The field of inverse problems and imaging is rapidly advancing, with a focus on developing innovative methods for solving complex problems. One of the key directions is the use of deep learning techniques, which have shown great promise in improving the accuracy and efficiency of inverse problem solutions. Another important area of research is the development of new regularization techniques, which can help to improve the stability and robustness of inverse problem solutions.
Notable papers in this area include the proposal of a universal median lattice-based algorithm for multivariate L2-approximation, which eliminates the need for prior information on smoothness and weights. Additionally, a self-supervised learning method has been proposed for phase retrieval, which overcomes the limitation of requiring fully sampled data.

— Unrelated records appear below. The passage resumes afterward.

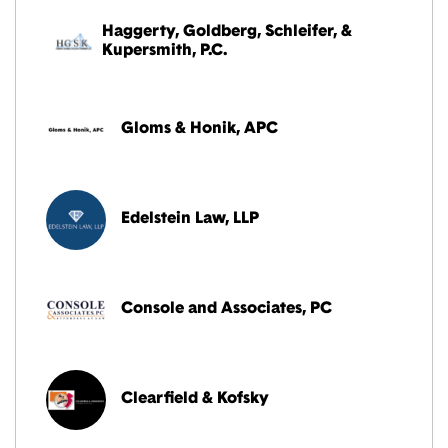
Haggerty, Goldberg, Schleifer, &
Kupersmith, P.C.
Gloms & Honik, APC
Edelstein Law, LLP
Console and Associates, PC
Clearfield & Kofsky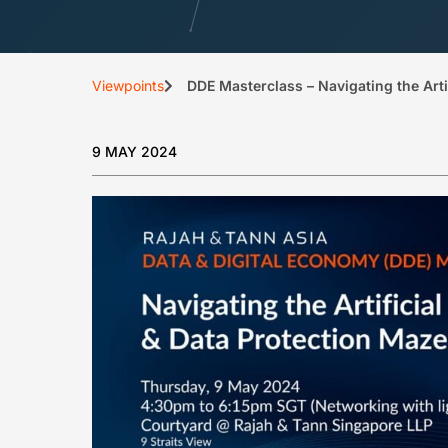
Viewpoints
DDE Masterclass – Navigating the Artif
9 MAY 2024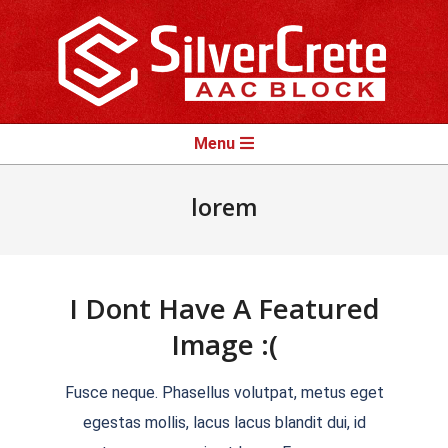
Skip
to
content
Primary
Menu
Navigation
Menu
lorem
I Dont Have A Featured
Image :(
2018-
Fusce neque. Phasellus volutpat, metus eget
09-
egestas mollis, lacus lacus blandit dui, id
09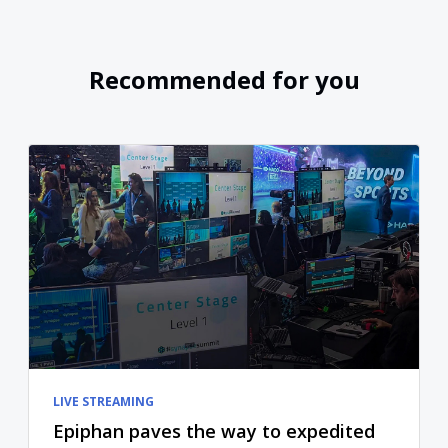
Recommended for you
LIVE STREAMING
Epiphan paves the way to expedited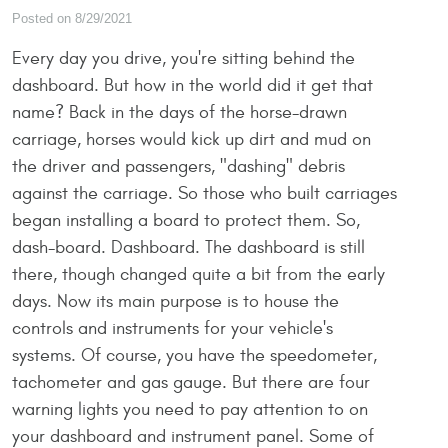
Posted on 8/29/2021
Every day you drive, you're sitting behind the
dashboard. But how in the world did it get that
name? Back in the days of the horse-drawn
carriage, horses would kick up dirt and mud on
the driver and passengers, "dashing" debris
against the carriage. So those who built carriages
began installing a board to protect them. So,
dash-board. Dashboard. The dashboard is still
there, though changed quite a bit from the early
days. Now its main purpose is to house the
controls and instruments for your vehicle's
systems. Of course, you have the speedometer,
tachometer and gas gauge. But there are four
warning lights you need to pay attention to on
your dashboard and instrument panel. Some of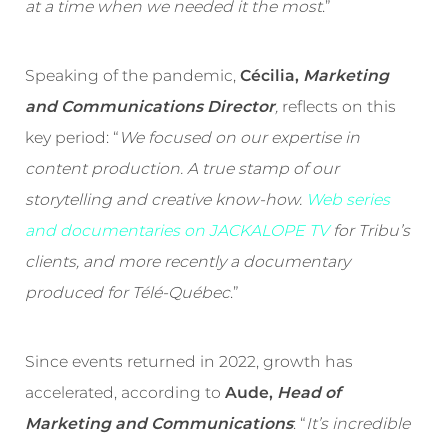
at a time when we needed it the most
.”
Speaking of the pandemic,
Cécilia,
Marketing
and Communications Director
,
reflects on this
key period: “
We focused on our expertise in
content production. A true stamp of our
storytelling and creative know-how.
Web series
and documentaries on JACKALOPE TV
for Tribu’s
clients, and more recently a documentary
produced for Télé-Québec
.”
Since events returned in 2022, growth has
accelerated, according to
Aude,
Head of
Marketing and Communications
: “
It’s incredible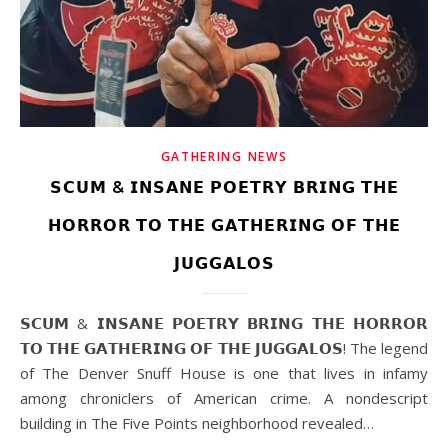
GATHERING NEWS
𝗦𝗖𝗨𝗠 & 𝗜𝗡𝗦𝗔𝗡𝗘 𝗣𝗢𝗘𝗧𝗥𝗬 𝗕𝗥𝗜𝗡𝗚 𝗧𝗛𝗘
𝗛𝗢𝗥𝗥𝗢𝗥 𝗧𝗢 𝗧𝗛𝗘 𝗚𝗔𝗧𝗛𝗘𝗥𝗜𝗡𝗚 𝗢𝗙 𝗧𝗛𝗘
𝗝𝗨𝗚𝗚𝗔𝗟𝗢𝗦
𝗦𝗖𝗨𝗠 & 𝗜𝗡𝗦𝗔𝗡𝗘 𝗣𝗢𝗘𝗧𝗥𝗬 𝗕𝗥𝗜𝗡𝗚 𝗧𝗛𝗘 𝗛𝗢𝗥𝗥𝗢𝗥
𝗧𝗢 𝗧𝗛𝗘 𝗚𝗔𝗧𝗛𝗘𝗥𝗜𝗡𝗚 𝗢𝗙 𝗧𝗛𝗘 𝗝𝗨𝗚𝗚𝗔𝗟𝗢𝗦! The legend
of The Denver Snuff House is one that lives in infamy
among chroniclers of American crime. A nondescript
building in The Five Points neighborhood revealed…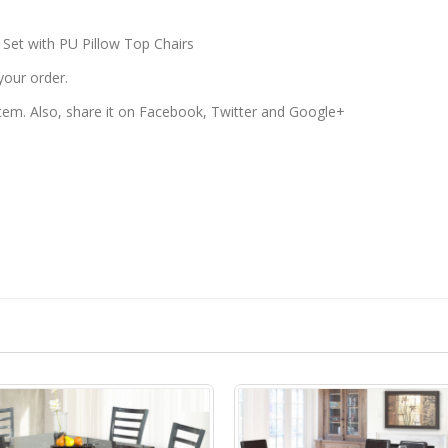
 Set with PU Pillow Top Chairs
your order.
 item. Also, share it on Facebook, Twitter and Google+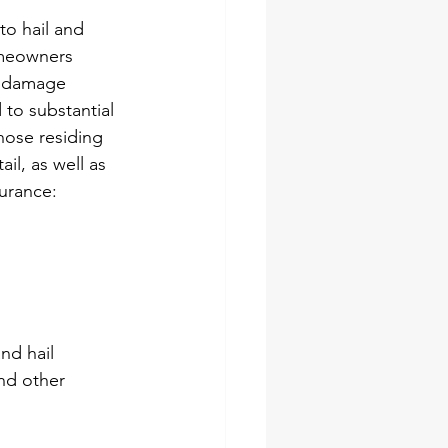
o hail and 
omeowners 
t damage 
to substantial 
hose residing 
il, as well as 
urance:
nd hail 
nd other 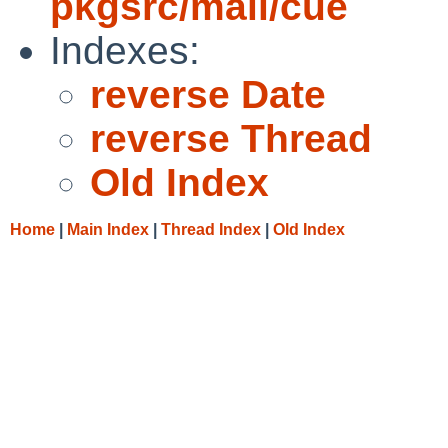
pkgsrc/mail/cue
Indexes:
reverse Date
reverse Thread
Old Index
Home
|
Main Index
|
Thread Index
|
Old Index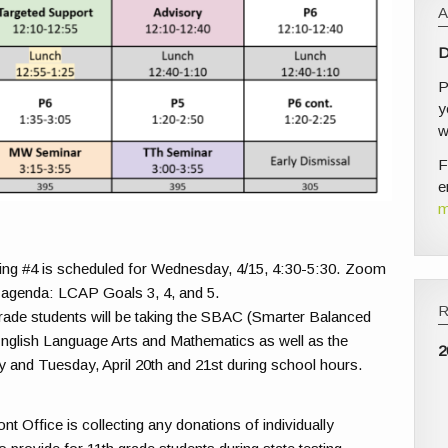
D
P
y
w
F
e
m
g #4 is scheduled for Wednesday, 4/15, 4:30-5:30. Zoom
 agenda: LCAP Goals 3, 4, and 5.
grade students will be taking the SBAC (Smarter Balanced
nglish Language Arts and Mathematics as well as the
2
and Tuesday, April 20th and 21st during school hours.
t Office is collecting any donations of individually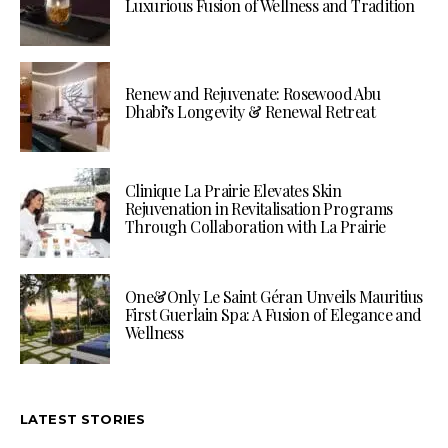
Luxurious Fusion of Wellness and Tradition
Renew and Rejuvenate: Rosewood Abu
Dhabi’s Longevity & Renewal Retreat
Clinique La Prairie Elevates Skin
Rejuvenation in Revitalisation Programs
Through Collaboration with La Prairie
One&Only Le Saint Géran Unveils Mauritius
First Guerlain Spa: A Fusion of Elegance and
Wellness
LATEST STORIES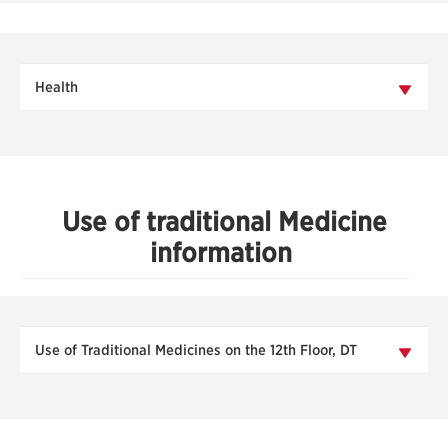
Health
Use of traditional Medicine
information
Use of Traditional Medicines on the 12th Floor, DT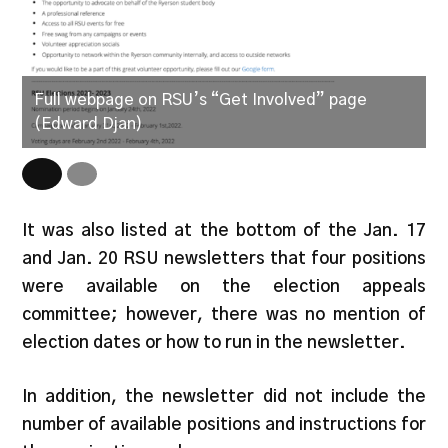
Full webpage on RSU’s “Get Involved” page
R
(Edward Djan)
D
It was also listed at the bottom of the Jan. 17
and Jan. 20 RSU newsletters that four positions
were available on the election appeals
committee; however, there was no mention of
election dates or how to run in the newsletter.
In addition, the newsletter did not include the
number of available positions and instructions for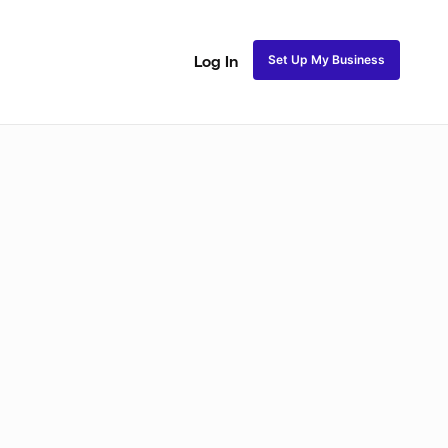
Set Up My Business
Log In
akeup
Bridal Makeup
Special FX Makeup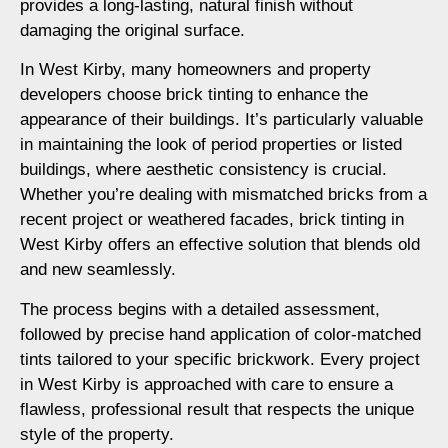
provides a long-lasting, natural finish without
damaging the original surface.
In West Kirby, many homeowners and property
developers choose brick tinting to enhance the
appearance of their buildings. It’s particularly valuable
in maintaining the look of period properties or listed
buildings, where aesthetic consistency is crucial.
Whether you’re dealing with mismatched bricks from a
recent project or weathered facades, brick tinting in
West Kirby offers an effective solution that blends old
and new seamlessly.
The process begins with a detailed assessment,
followed by precise hand application of color-matched
tints tailored to your specific brickwork. Every project
in West Kirby is approached with care to ensure a
flawless, professional result that respects the unique
style of the property.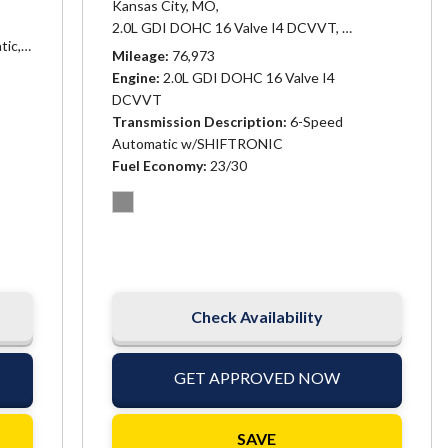
Kansas City, MO,
matic,
# 25282,
Transmission, 6-speed automatic (Included and only av
2.0L GDI DOHC 16 Valve I4 DCVVT,
Automatic,
# 253
tic,
# 25384,
6-Speed Automatic w/SHIFTRONIC,
21/26 mpg
Mileage
76,973
Engine
2.0L GDI DOHC 16 Valve I4
DCVVT
Transmission Description
6-Speed
Automatic w/SHIFTRONIC
Fuel Economy
23/30
Check Availability
GET APPROVED NOW
SAVE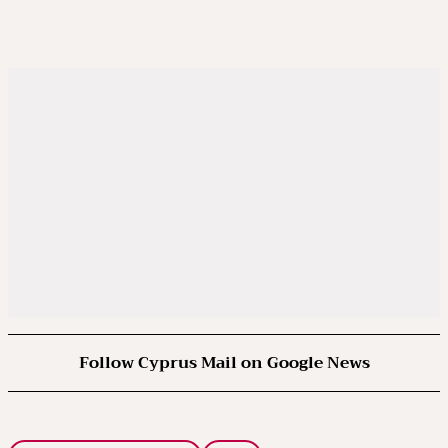
Follow Cyprus Mail on Google News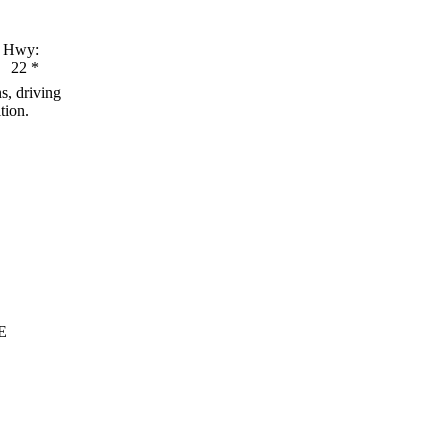
Hwy:
22
*
s, driving
tion.
E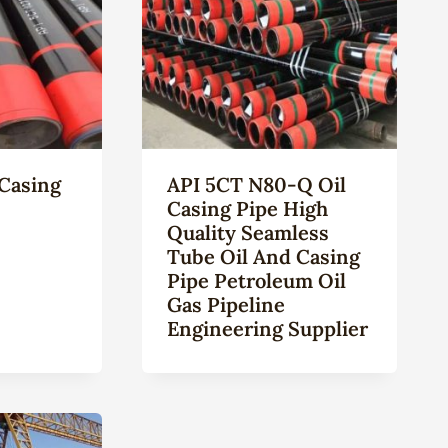
Casing
API 5CT N80-Q Oil
Casing Pipe High
Quality Seamless
Tube Oil And Casing
Pipe Petroleum Oil
Gas Pipeline
Engineering Supplier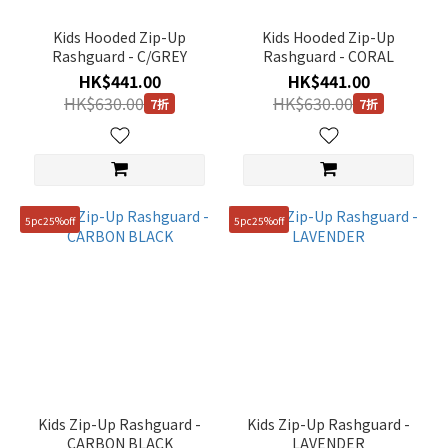
~
Kids Hooded Zip-Up
Kids Hooded Zip-Up
Rashguard - C/GREY
Rashguard - CORAL
HK$441.00
HK$441.00
Size
HK$630.00
HK$630.00
7折
7折
120
(7)
130
(7)
5pc25%off
5pc25%off
140
(7)
150
(7)
160
(7)
110
Kids Zip-Up Rashguard -
Kids Zip-Up Rashguard -
(6)
CARBON BLACK
LAVENDER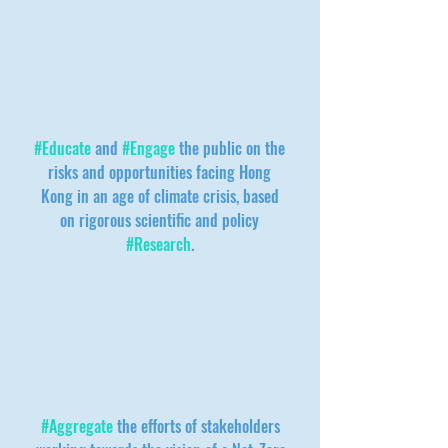
#Educate
and
#Engage
the public on the
risks and opportunities facing Hong
Kong in an age of climate crisis, based
on rigorous scientific and policy
#Research
.
#Aggregate
the efforts of stakeholders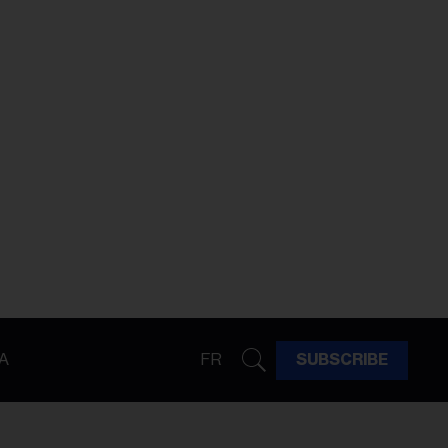
A
FR
SUBSCRIBE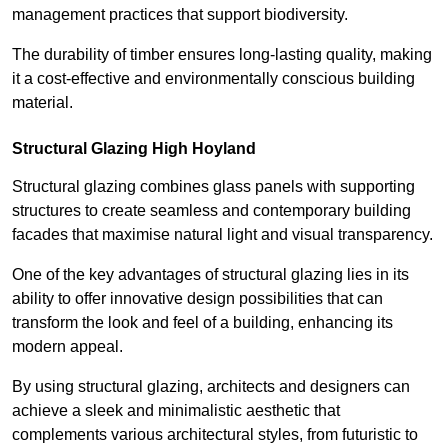
management practices that support biodiversity.
The durability of timber ensures long-lasting quality, making
it a cost-effective and environmentally conscious building
material.
Structural Glazing High Hoyland
Structural glazing combines glass panels with supporting
structures to create seamless and contemporary building
facades that maximise natural light and visual transparency.
One of the key advantages of structural glazing lies in its
ability to offer innovative design possibilities that can
transform the look and feel of a building, enhancing its
modern appeal.
By using structural glazing, architects and designers can
achieve a sleek and minimalistic aesthetic that
complements various architectural styles, from futuristic to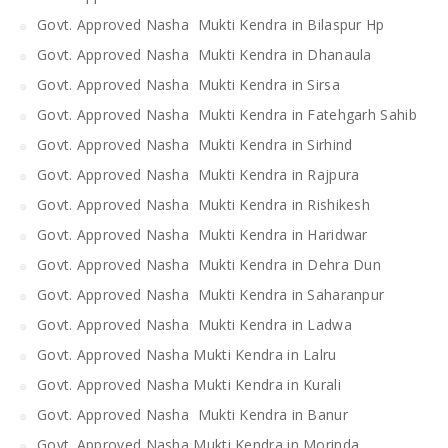
Govt. Approved Nasha Mukti Kendra in Bilaspur Hp
Govt. Approved Nasha Mukti Kendra in Dhanaula
Govt. Approved Nasha Mukti Kendra in Sirsa
Govt. Approved Nasha Mukti Kendra in Fatehgarh Sahib
Govt. Approved Nasha Mukti Kendra in Sirhind
Govt. Approved Nasha Mukti Kendra in Rajpura
Govt. Approved Nasha Mukti Kendra in Rishikesh
Govt. Approved Nasha Mukti Kendra in Haridwar
Govt. Approved Nasha Mukti Kendra in Dehra Dun
Govt. Approved Nasha Mukti Kendra in Saharanpur
Govt. Approved Nasha Mukti Kendra in Ladwa
Govt. Approved Nasha Mukti Kendra in Lalru
Govt. Approved Nasha Mukti Kendra in Kurali
Govt. Approved Nasha Mukti Kendra in Banur
Govt. Approved Nasha Mukti Kendra in Morinda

The use of unsupervised learning methods, such as the unsupervised unfolded rPCA (U2-rPCA) method, has also shown great potential in high-sensitivity clutter filtering for ultrasound microvascular imaging. Furthermore, the development of new data selection methods, such as those using randomized numerical linear algebra, has improved the efficiency and accuracy of inverse problem solutions.
Overall, the field of inverse problems and imaging is rapidly evolving, with a focus on developing innovative methods for solving complex problems. These advances have the potential to improve the accuracy and efficiency of inverse problem solutions, and to enable new applications in a variety of fields.